[[ LISTED ENTRIES open ]]

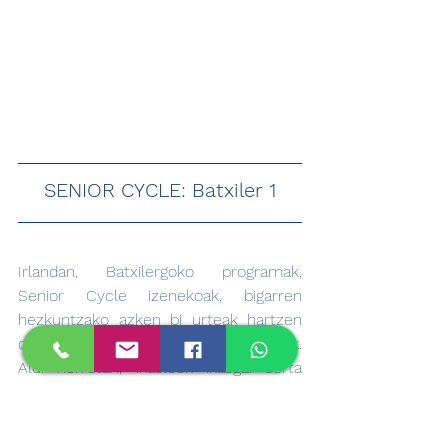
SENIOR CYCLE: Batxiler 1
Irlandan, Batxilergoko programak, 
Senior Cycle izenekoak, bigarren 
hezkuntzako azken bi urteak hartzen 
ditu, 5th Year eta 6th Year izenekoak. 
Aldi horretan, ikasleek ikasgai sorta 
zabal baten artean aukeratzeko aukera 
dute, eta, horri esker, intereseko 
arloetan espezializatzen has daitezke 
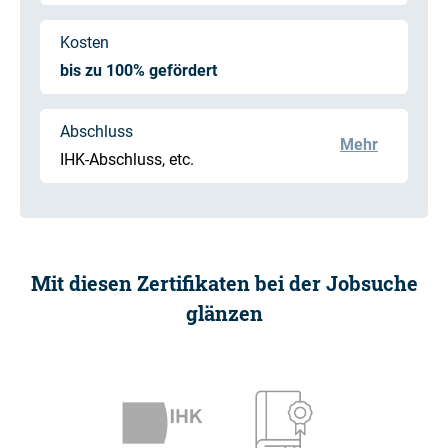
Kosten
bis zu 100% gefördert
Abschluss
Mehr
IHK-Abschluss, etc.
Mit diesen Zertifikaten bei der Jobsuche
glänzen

[[ LISTED ENTRIES closed ]]
[[ LISTED ENTRIES open ]]

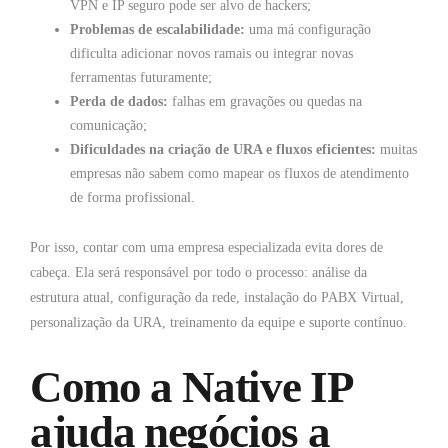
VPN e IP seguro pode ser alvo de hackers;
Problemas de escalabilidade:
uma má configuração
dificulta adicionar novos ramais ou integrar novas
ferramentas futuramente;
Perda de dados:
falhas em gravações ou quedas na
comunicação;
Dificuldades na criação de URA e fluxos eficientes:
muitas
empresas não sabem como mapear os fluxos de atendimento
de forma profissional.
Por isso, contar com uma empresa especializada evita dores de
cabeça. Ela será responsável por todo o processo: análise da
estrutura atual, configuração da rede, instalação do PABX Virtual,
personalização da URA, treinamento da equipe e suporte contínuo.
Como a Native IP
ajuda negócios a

[[ LISTED ENTRIES closed ]]

### ACTION ITEM:
Look through the entries and return each line that has the word "izenekoak" in it.

### TASK OUTPUT:
Senior Cycle izenekoak, bigarren 
ditu, 5th Year eta 6th Year izenekoak. 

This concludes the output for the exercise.